Personal information
- Date of birth: 13 August 1994 (age 31)
- Place of birth: Hamburg, Germany
- Height: 1.78 m (5 ft 10 in)
- Position: Midfielder

Team information
- Current team: FC Ingolstadt
- Number: 20

Youth career
- 2010–2012: Hamburger SV
- 2012–2013: Borussia Dortmund

Senior career*
- Years: Team / Apps / (Gls)
- 2013–2016: FC St. Pauli II / 60 / (4)
- 2015–2016: FC St.
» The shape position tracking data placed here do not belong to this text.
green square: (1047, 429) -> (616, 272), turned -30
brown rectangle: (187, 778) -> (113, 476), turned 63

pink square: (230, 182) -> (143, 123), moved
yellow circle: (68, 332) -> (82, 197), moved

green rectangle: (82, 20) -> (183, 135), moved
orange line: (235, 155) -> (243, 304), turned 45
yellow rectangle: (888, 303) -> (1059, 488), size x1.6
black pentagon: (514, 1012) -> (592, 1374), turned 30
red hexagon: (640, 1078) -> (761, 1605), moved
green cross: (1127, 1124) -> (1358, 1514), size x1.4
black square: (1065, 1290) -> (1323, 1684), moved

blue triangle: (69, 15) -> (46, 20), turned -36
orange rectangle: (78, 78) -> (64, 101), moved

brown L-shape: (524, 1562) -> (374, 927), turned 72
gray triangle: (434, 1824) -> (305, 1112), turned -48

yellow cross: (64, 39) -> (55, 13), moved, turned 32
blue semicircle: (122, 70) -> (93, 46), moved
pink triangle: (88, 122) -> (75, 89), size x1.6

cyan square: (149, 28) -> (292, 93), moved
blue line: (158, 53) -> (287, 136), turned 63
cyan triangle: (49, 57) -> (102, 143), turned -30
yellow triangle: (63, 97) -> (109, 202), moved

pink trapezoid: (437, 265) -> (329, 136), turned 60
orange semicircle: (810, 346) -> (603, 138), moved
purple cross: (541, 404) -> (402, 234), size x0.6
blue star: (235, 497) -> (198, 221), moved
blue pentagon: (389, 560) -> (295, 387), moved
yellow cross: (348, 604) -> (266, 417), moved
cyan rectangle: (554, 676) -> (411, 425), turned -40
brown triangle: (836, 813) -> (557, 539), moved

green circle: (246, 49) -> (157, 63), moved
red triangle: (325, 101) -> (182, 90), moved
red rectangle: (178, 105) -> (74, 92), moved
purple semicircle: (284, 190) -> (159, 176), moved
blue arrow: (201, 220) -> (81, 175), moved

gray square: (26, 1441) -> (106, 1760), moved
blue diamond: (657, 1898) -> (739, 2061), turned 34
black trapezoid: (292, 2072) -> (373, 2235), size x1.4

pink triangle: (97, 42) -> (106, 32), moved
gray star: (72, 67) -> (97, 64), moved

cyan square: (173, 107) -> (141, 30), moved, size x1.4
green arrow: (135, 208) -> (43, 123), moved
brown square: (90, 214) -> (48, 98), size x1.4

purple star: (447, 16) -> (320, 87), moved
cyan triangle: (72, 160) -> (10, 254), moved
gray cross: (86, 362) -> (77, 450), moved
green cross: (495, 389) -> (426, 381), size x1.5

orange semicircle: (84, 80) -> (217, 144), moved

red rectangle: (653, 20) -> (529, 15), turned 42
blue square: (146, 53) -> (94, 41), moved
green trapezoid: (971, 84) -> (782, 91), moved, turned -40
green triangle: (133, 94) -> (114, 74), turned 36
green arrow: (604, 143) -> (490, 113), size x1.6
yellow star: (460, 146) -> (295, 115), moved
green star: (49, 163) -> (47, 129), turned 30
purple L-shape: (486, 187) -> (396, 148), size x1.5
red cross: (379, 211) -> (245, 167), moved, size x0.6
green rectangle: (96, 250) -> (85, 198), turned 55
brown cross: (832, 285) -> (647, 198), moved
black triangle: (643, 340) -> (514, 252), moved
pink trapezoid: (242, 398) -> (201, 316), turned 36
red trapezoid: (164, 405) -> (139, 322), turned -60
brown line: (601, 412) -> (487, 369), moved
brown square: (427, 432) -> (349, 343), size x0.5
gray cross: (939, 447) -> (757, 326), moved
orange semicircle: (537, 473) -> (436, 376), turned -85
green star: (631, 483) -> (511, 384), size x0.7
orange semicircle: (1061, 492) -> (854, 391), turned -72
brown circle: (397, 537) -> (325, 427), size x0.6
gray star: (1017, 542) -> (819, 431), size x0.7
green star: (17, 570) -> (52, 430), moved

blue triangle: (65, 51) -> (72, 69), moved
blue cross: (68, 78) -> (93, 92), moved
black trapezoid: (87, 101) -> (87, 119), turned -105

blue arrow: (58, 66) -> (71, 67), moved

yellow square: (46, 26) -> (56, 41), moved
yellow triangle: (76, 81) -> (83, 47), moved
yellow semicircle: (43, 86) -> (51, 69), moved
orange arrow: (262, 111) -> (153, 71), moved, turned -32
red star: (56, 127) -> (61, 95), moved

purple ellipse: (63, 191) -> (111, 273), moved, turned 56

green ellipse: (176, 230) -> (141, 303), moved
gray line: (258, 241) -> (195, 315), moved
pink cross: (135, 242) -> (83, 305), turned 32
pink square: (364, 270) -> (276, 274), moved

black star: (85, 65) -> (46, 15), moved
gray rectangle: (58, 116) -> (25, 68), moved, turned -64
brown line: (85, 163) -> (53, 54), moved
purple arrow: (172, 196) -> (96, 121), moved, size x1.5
Pauli / 4 / (0)
- 2016–2017: VfR Aalen / 19 / (1)
- 2017–2021: VfB Lübeck / 126 / (24)
- 2021–2023: 1860 Munich / 69 / (7)
- 2023–: FC Ingolstadt / 90 / (9)

= Yannick Deichmann =

German footballer

Yannick Deichmann (born 13 August 1994) is a German professional footballer who plays as a midfielder for club FC Ingolstadt.

==Career==
In May 2016, Deichmann signed for 3. Liga side VfR Aalen.

On 18 June 2021 it was announced that Deichmann had signed with 3. Liga side 1860 Munich.

On 21 June 2023, Deichmann agreed to move to FC Ingolstadt.